When Bo reached the part where Peter Pan convinced the children they could fly, Flakie interrupted her. ‘You met this Peter Pan dude yourself? You been to this Never Land?’ he asked. ‘I reckon Roc would like to know about this.’
‘No,’ said Bo. ‘It’s not a real place and Peter Pan isn’t a real person.’
‘So it’s a
ll a lie. A big fib, eh?’
‘No, it’s a story. About how things might be.’
The Festers nodded solemnly and Bo went back to telling them about the Lost Boys, their captain who could fly, and their home in Never Land.
20
ROC’S DISEASES
It was hot and stuffy inside the sub. Although there were windows along the side and front, darkness pressed in around them. Bo and Callum were jammed into a corner where Roc could keep an eye on them.
‘Take-off,’ said Roc and the sub plunged downwards with a sickening surge. He turned to Bo and Callum. ‘We’ll be in the harbour tunnel soon. Then home in no time.’

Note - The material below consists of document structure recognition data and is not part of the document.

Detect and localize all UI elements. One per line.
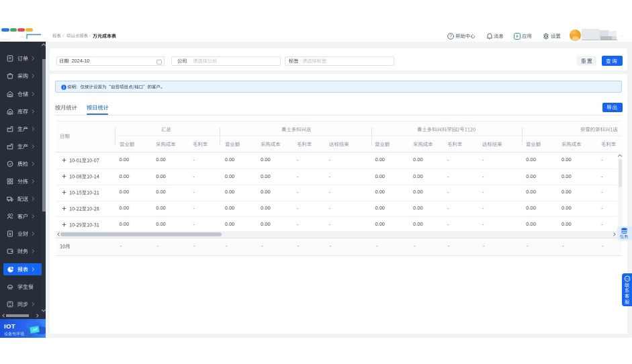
- svg-text:?: ?: [449, 34, 452, 38]
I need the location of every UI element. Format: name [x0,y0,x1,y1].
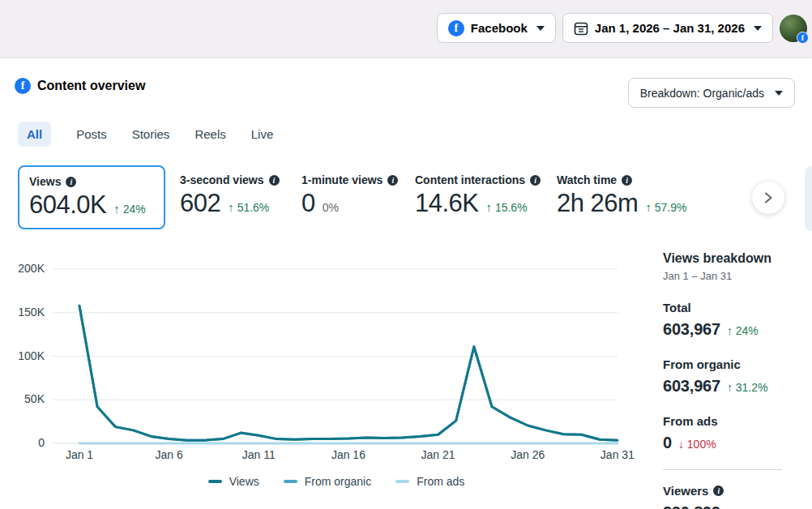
metric-label: 3-second views [180,173,264,186]
legend-label: From organic [305,475,371,488]
stat-delta: ↑ 24% [727,324,759,337]
legend-item-from-ads[interactable]: From ads [395,475,464,488]
line-chart-plot[interactable] [53,259,620,450]
metric-card-watch-time[interactable]: Watch time i 2h 26m ↑ 57.9% [557,173,687,218]
views-chart: 050K100K150K200K Jan 1Jan 6Jan 11Jan 16J… [0,259,648,503]
x-axis-label: Jan 31 [589,448,646,461]
legend-swatch [284,480,297,483]
chevron-right-icon [762,191,775,204]
stat-label: From ads [663,414,718,428]
info-icon[interactable]: i [530,175,541,186]
legend-swatch [208,480,222,483]
metric-value: 604.0K [29,190,106,220]
stat-total: Total 603,967 ↑ 24% [663,301,797,339]
panel-header: f Content overview [15,78,145,94]
metric-label: Views [29,175,61,188]
stat-value: 290,899 [663,503,720,509]
views-breakdown-title: Views breakdown [663,251,797,266]
stat-viewers: Viewers i 290,899 ↑ 57% [663,484,797,509]
metric-delta: ↑ 24% [113,202,145,216]
metric-card-1-minute-views[interactable]: 1-minute views i 0 0% [301,173,398,218]
page-title: Content overview [37,79,145,93]
chevron-down-icon [754,26,762,31]
x-axis-label: Jan 6 [141,448,198,461]
date-range-button[interactable]: Jan 1, 2026 – Jan 31, 2026 [562,13,773,43]
views-breakdown-daterange: Jan 1 – Jan 31 [663,270,797,282]
y-axis-label: 150K [6,306,45,319]
divider [663,469,782,470]
info-icon[interactable]: i [713,485,724,496]
x-axis-label: Jan 21 [410,448,467,461]
metric-card-views[interactable]: Views i 604.0K ↑ 24% [18,165,165,229]
metric-delta: ↑ 57.9% [645,200,686,214]
avatar[interactable]: f [780,15,807,42]
legend-item-from-organic[interactable]: From organic [284,475,371,488]
x-axis-label: Jan 26 [499,448,556,461]
metric-card-content-interactions[interactable]: Content interactions i 14.6K ↑ 15.6% [415,173,541,218]
metric-value: 2h 26m [557,189,638,218]
topbar-controls: f Facebook Jan 1, 2026 – Jan 31, 2026 [437,13,807,43]
metric-label: 1-minute views [301,173,382,186]
metric-card-3-second-views[interactable]: 3-second views i 602 ↑ 51.6% [180,173,280,218]
stat-from-ads: From ads 0 ↓ 100% [663,414,797,452]
asset-selector-button[interactable]: f Facebook [437,13,556,43]
breakdown-select[interactable]: Breakdown: Organic/ads [628,78,795,108]
x-axis-label: Jan 1 [51,448,108,461]
calendar-icon [574,21,588,36]
tab-all[interactable]: All [18,122,51,147]
metric-label: Watch time [557,173,617,186]
tab-posts[interactable]: Posts [76,122,107,147]
asset-selector-label: Facebook [471,21,528,35]
stat-value: 0 [663,434,672,452]
info-icon[interactable]: i [387,175,398,186]
stat-label: From organic [663,357,741,371]
topbar: f Facebook Jan 1, 2026 – Jan 31, 2026 [0,0,812,58]
stat-delta: ↑ 31.2% [727,381,768,394]
chart-legend: ViewsFrom organicFrom ads [53,475,620,488]
metric-value: 0 [301,189,315,218]
y-axis-label: 50K [6,392,45,405]
peek-next-card [805,166,812,231]
stat-value: 603,967 [663,377,720,396]
x-axis-tick-labels: Jan 1Jan 6Jan 11Jan 16Jan 21Jan 26Jan 31 [0,448,648,464]
carousel-next-button[interactable] [752,182,784,214]
legend-label: From ads [417,475,464,488]
facebook-icon: f [448,20,464,36]
tab-reels[interactable]: Reels [194,122,225,147]
y-axis-label: 100K [6,349,45,362]
tab-live[interactable]: Live [251,122,274,147]
stat-delta: ↓ 100% [678,438,716,451]
chevron-down-icon [775,91,783,96]
y-axis-label: 0 [6,436,45,449]
info-icon[interactable]: i [269,175,280,186]
breakdown-label: Breakdown: Organic/ads [640,87,764,100]
metric-value: 602 [180,189,220,218]
content-tabs: All Posts Stories Reels Live [18,122,273,147]
facebook-icon: f [15,78,31,94]
stat-value: 603,967 [663,320,720,339]
chevron-down-icon [536,26,545,31]
stat-label: Total [663,301,691,314]
metric-delta: ↑ 51.6% [228,200,269,214]
info-icon[interactable]: i [622,175,632,186]
meta-business-suite-insights: f Facebook Jan 1, 2026 – Jan 31, 2026 [0,0,812,509]
views-breakdown-panel: Views breakdown Jan 1 – Jan 31 Total 603… [663,251,797,509]
metric-delta: ↑ 15.6% [486,200,528,214]
legend-label: Views [229,475,259,488]
date-range-label: Jan 1, 2026 – Jan 31, 2026 [595,21,745,35]
legend-item-views[interactable]: Views [208,475,259,488]
tab-stories[interactable]: Stories [132,122,170,147]
stat-from-organic: From organic 603,967 ↑ 31.2% [663,357,797,396]
content-overview-panel: f Content overview Breakdown: Organic/ad… [0,58,812,509]
facebook-badge-icon: f [797,32,809,44]
metric-delta: 0% [323,201,339,214]
metric-label: Content interactions [415,173,525,186]
info-icon[interactable]: i [66,177,76,187]
y-axis-tick-labels: 050K100K150K200K [6,259,45,450]
stat-label: Viewers [663,484,708,498]
x-axis-label: Jan 11 [230,448,287,461]
y-axis-label: 200K [6,262,45,275]
legend-swatch [395,480,409,483]
x-axis-label: Jan 16 [320,448,377,461]
metric-value: 14.6K [415,189,479,218]
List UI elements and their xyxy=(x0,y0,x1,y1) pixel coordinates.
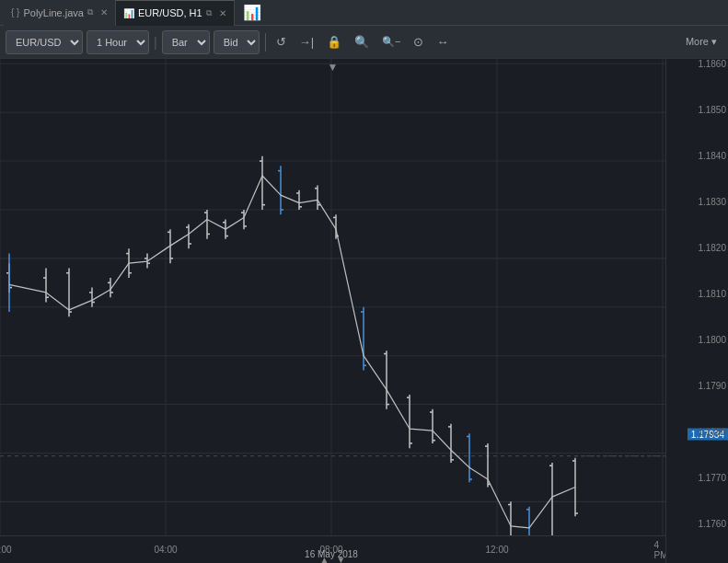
price-1840: 1.1840 xyxy=(698,151,726,161)
chart-type-selector[interactable]: Bar xyxy=(162,30,210,54)
collapse-arrow-icon[interactable]: ▼ xyxy=(328,61,339,74)
eurusd-close-icon[interactable]: ✕ xyxy=(219,8,226,18)
refresh-button[interactable]: ↺ xyxy=(272,30,291,54)
scroll-arrows[interactable]: ▲ ▼ xyxy=(320,555,346,563)
time-label-1200: 12:00 xyxy=(485,545,508,555)
zoom-fit-button[interactable]: ⊙ xyxy=(409,30,428,54)
lock-button[interactable]: 🔒 xyxy=(322,30,346,54)
price-1820: 1.1820 xyxy=(698,243,726,253)
price-1780: 1.1780 xyxy=(698,427,726,437)
chart-container: ▼ xyxy=(0,59,728,563)
tab-eurusd[interactable]: 📊 EUR/USD, H1 ⧉ ✕ xyxy=(116,0,235,26)
time-label-4pm: 4 PM xyxy=(654,540,666,560)
tab-polyline[interactable]: { } PolyLine.java ⧉ ✕ xyxy=(4,0,116,26)
chart-svg xyxy=(0,59,665,563)
zoom-out-button[interactable]: 🔍− xyxy=(377,30,405,54)
scroll-button[interactable]: ↔ xyxy=(432,30,453,54)
scroll-up-icon[interactable]: ▲ xyxy=(320,555,329,563)
polyline-link-icon: ⧉ xyxy=(87,7,93,17)
timeframe-selector[interactable]: 1 Hour xyxy=(87,30,149,54)
eurusd-link-icon: ⧉ xyxy=(206,8,212,18)
price-1800: 1.1800 xyxy=(698,335,726,345)
scroll-right-button[interactable]: →| xyxy=(295,30,318,54)
price-1810: 1.1810 xyxy=(698,289,726,299)
scroll-down-icon[interactable]: ▼ xyxy=(337,555,346,563)
symbol-selector[interactable]: EUR/USD xyxy=(6,30,83,54)
price-1850: 1.1850 xyxy=(698,105,726,115)
eurusd-tab-label: EUR/USD, H1 xyxy=(138,7,202,18)
toolbar-separator-1 xyxy=(265,33,266,52)
chart-icon: 📊 xyxy=(123,8,134,18)
tab-bar: { } PolyLine.java ⧉ ✕ 📊 EUR/USD, H1 ⧉ ✕ … xyxy=(0,0,728,26)
toolbar: EUR/USD 1 Hour | Bar Bid ↺ →| 🔒 🔍 🔍− ⊙ ↔… xyxy=(0,26,728,59)
time-label-0400: 04:00 xyxy=(154,545,177,555)
polyline-tab-label: PolyLine.java xyxy=(23,7,83,18)
time-axis: 00:00 04:00 08:00 12:00 4 PM 16 May 2018… xyxy=(0,535,665,563)
zoom-in-button[interactable]: 🔍 xyxy=(350,30,374,54)
price-1790: 1.1790 xyxy=(698,381,726,391)
price-1830: 1.1830 xyxy=(698,197,726,207)
price-1770: 1.1770 xyxy=(698,473,726,483)
new-chart-button[interactable]: 📊 xyxy=(238,1,266,25)
price-1760: 1.1760 xyxy=(698,519,726,529)
polyline-icon: { } xyxy=(11,7,19,17)
price-1860: 1.1860 xyxy=(698,59,726,69)
price-axis: 1.1860 1.1850 1.1840 1.1830 1.1820 1.181… xyxy=(665,59,728,563)
chart-main[interactable]: ▼ xyxy=(0,59,665,563)
time-label-0000: 00:00 xyxy=(0,545,12,555)
more-button[interactable]: More ▾ xyxy=(680,34,722,50)
price-type-selector[interactable]: Bid xyxy=(214,30,260,54)
polyline-close-icon[interactable]: ✕ xyxy=(100,7,108,17)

The tiny light at the front of the sub barely lit the way through the tunnel. Callum cupped his hands together and whispered into Bo’s ear, ‘I don’t like this plan. We shouldn’t be doing this. Festers give me the creeps. And that Roc is bad news.’
Bo watched Roc as he leant over the controls and gave instructions to Blister. He looked like a man. His arm muscles were bigger than any of the others, and his face, though still boyish, had a hard, adult cast to its features. Though his skin was a golden tan, every hair on his body was blond. Even his eyebrows were white-blond. The other Festers were mostly dark and scruffy-looking but there was something sleek and disturbing about Roc.
A pinprick of light appeared in the soupy harbour waters. The sub lurched to one side and passed through a hole in the tunnel. They surfaced near the end of a stone pier that jutted out into a cove from a mass of broken rock. Blister and Flakie opened the hatch at the top of the submarine and the boys scrambled up into the daylight. Bo drew in long, warm breaths of the outside air with relief. It smelt sharp with the tang of eucalyptus.
The boys pulled branches over the edge of the pier and covered the moored sub so that from a distance it merged with the ragged landscape.
While the other boys climbed a narrow track into the bush, Roc held Bo back. They stood on the end of the pier, Mr Pinkwhistle between them. Roc squatted down beside him.
‘Where did you get this? I used to have a toy that looked like one of these but it stopped working and no one knew how to fix it.’